Ощущение безграничных возможностей методологического мышления и мощи технологии ОДИ произвели неизгладимое впечатление. Я был очарован личностью ГП и увлечен общением с С. Поповым, П. Щедровицким и Ю. Громыко, которые терпеливо отвечали на мои дурацкие вопросы. Весной 86-го я поучаствовал в И-49 (где ГП высказал свое знаменитое суждение: «в ИПК КамАЗа отсутствует деятельность»); осенью попробовал себя в качестве игротехника на нескольких играх Попова (в ИПК Минавтопрома с «резервом министра»), а в феврале 87-го – на И-52, где была предпринята попытка передачи технологии ОДИ педагогическому сообществу (что потребовало глубокой рефлексии процессов, происходящих в ОДИ). Итогом осмысления этих первых опытов стало понимание того, что я больше не могу заниматься теоретической физикой и должен посвятить себя методологии.

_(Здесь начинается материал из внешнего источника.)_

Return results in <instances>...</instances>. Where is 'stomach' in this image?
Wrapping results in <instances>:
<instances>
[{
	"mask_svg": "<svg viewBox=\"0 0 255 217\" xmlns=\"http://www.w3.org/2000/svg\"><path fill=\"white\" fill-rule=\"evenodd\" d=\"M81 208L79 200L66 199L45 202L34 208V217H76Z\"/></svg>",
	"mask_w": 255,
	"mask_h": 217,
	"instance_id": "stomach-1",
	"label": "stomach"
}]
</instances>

Поработав игротехником на играх (1986-87) С. Попова и ГП, я вскоре был «переквалифицирован» в «свободные методологи». В силу специфики такого положения и будучи по натуре больше «мыслителем», чем «деятелем», я во многом воспринимал ОДИ как «расширенный» семинар с участием «публики» (которая – вполне в духе авангардного театра – тоже участвует в игре). К такому восприятию меня подталкивал и Попов, видевший основным смыслом игр развитие методологического мышления. Подразумевалось, что практические задачи игры решаются «по ходу дела» (когда после 1992 г. многие методологи попытались переквалифицироваться в консультантов, удалось это далеко не всем: победить в себе привычку работать на развитие средств, а не на заказчика не так-то просто).

После нашумевшего на всю страну конкурса на РАФе начались игры с общественными процессами, в т.ч. общественные экспертизы. В эту тематику я вошел в процессе конкурса на БАМе; пропустив Байкальскую экспертизу (защищал диплом), я вернулся в команду Попова, когда на играх началась разработка новых – в сравнении с классической ОДИ – технологий, которые Попов позже назвал «интеллектуальным продюсированием».

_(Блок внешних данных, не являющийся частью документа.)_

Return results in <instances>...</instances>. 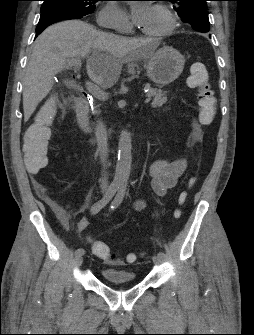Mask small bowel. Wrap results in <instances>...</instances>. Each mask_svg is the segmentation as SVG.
Segmentation results:
<instances>
[{"label":"small bowel","instance_id":"c3829d8e","mask_svg":"<svg viewBox=\"0 0 254 335\" xmlns=\"http://www.w3.org/2000/svg\"><path fill=\"white\" fill-rule=\"evenodd\" d=\"M186 165L187 163L185 159H178L172 161L160 159L154 161L150 167V174L152 176V189L154 193L158 196H165L169 190H171L176 186L178 179L185 172ZM31 173H37V172H31ZM137 207L141 208L142 203H138ZM60 222L65 228H69L70 217L69 216L62 217L60 218ZM88 224H89L88 218H82L76 227V231L81 232L85 230ZM92 251L95 254L93 248Z\"/></svg>","mask_w":254,"mask_h":335}]
</instances>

Из них наиболее заметными стали методологические экспертизы – их отличали экспертные слушания, организованные как правовой процесс. К созданию процессуальной формы экспертизы были привлечены блестящие юристы: А. Матюхин и С. Танцоров (вместе с ними мы разработали и обосновали «Правовые процессуальные установления» экспертизы – см. «Кентавр» № 23, сохранился также целый том уникальных стенограмм), С. Мирзоев, Е. Мизулина и Д. Кирдяшкин. Также мы обсуждали вопросы о сущности права и юридического мышления, под руководством Попова участвовали в школах по методологии права.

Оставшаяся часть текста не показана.